1. ## function's formula

Hello.

How could I make a description of the function which relate an argument and a value this way:

x y
0 0
1 1
2 2
...
6 6
7 5
8 4
...
12 0
13 1
14 2

etc...

This is obviously periodic function, so I can write that f(x)=f(x+12) but how could I give a comprehensive formula for order of y?
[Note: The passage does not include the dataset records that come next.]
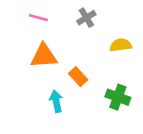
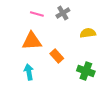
pink line: (38, 18) -> (37, 14), moved
cyan arrow: (56, 101) -> (29, 72), moved

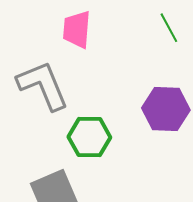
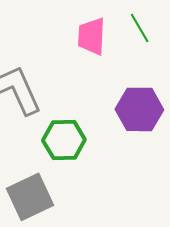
pink trapezoid: (77, 29) -> (92, 36), moved

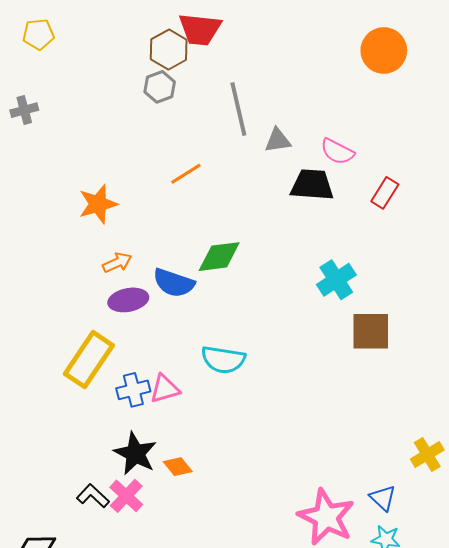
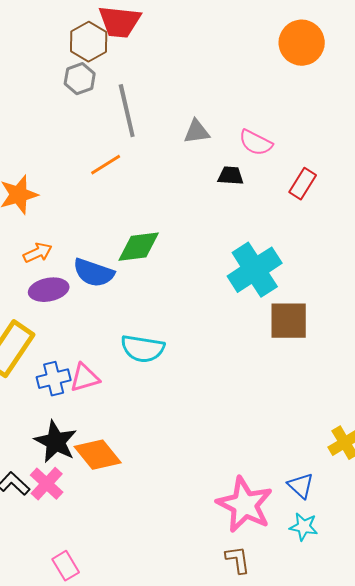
gray line: (238, 109) -> (127, 111), moved
black trapezoid: (312, 185) -> (231, 176), size x0.6
cyan cross: (336, 280) -> (255, 270), size x1.4
orange diamond: (178, 467) -> (98, 455), size x1.6

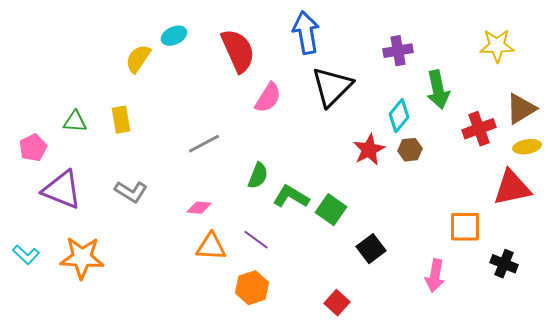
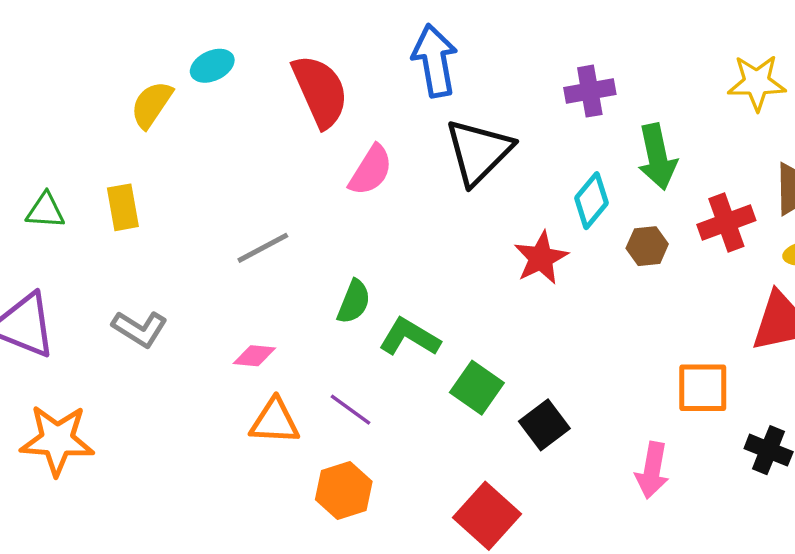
brown hexagon: (410, 150) -> (647, 246), moved
green square: (331, 210) -> (477, 388), moved
red square: (337, 303) -> (487, 516), size x1.5

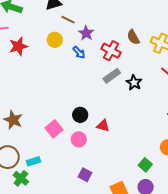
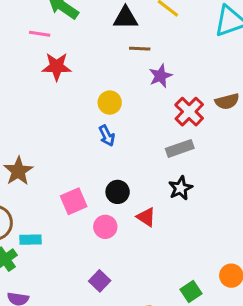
brown line: (68, 20) -> (140, 49), turned -40
brown semicircle: (133, 37) -> (227, 101), turned -91
yellow circle: (55, 40) -> (110, 103), moved
blue arrow: (79, 52) -> (107, 136), moved
black star: (134, 83) -> (181, 188), moved

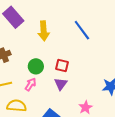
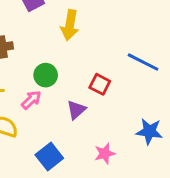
blue line: (82, 30) -> (143, 62), moved, turned -40
red square: (62, 65) -> (100, 84), moved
Should I write piecewise definition or rather recursive, or...?

Thanks for all help.

2. Hello, yosso!

I don't have a complete solution yet,
. . but I have some ideas . . .

How could I construct a function which relate an argument and a value this way?

. . $\begin{array}{c|ccccccccccccccccc}
x & 0 & 1 & 2 & 3 & 4 & 5 & 6 & 7 & 8 & 9 & 10 & 11 & 12 & 13 & 14 & 15 & \cdots \\ \hline
y & 0 & 1 & 2 & 3 & 4 & 5 & 6 & 5 & 4 & 3 & 2 & 1 & 0 & 1 & 2 & 3 & \cdots \end{array}$

This is obviously periodic function, so I can write: . $f(x)\:=\:f(x+12)$
but how could I give a comprehensive formula for $\,y$?
Should I write piecewise definition, or recursive, or ... ?

We can describe the first "cycle" with this function:

. . $f(x) \;=\;6-|x-6|$

We can also describe the first cycle with a piecewise function:

. . $f(x) \;=\;\begin{Bmatrix} x & \text{if }0 \le x < 6\;\; \\ 6-x & \text{if }6 < x \le 12 \end{array}$

Either way, we must make it cyclic with a period of 12.

Hmmm . . .

3. That looks like a complete solution to me! It is a "sawtooth" function.

4. If it is a sawtooth function, there should be $x=y$ (or $x=|y|,$)isn't it? So, it is true for arguments from 0 to 6, but it is not true in refference to numbers following last one. Maybe it could be better to define values in connection of multiples of arguments? For $x=4$ there is true, that $y=4$ and for $2x=4$, $4x=4$, $5x=4$ etc.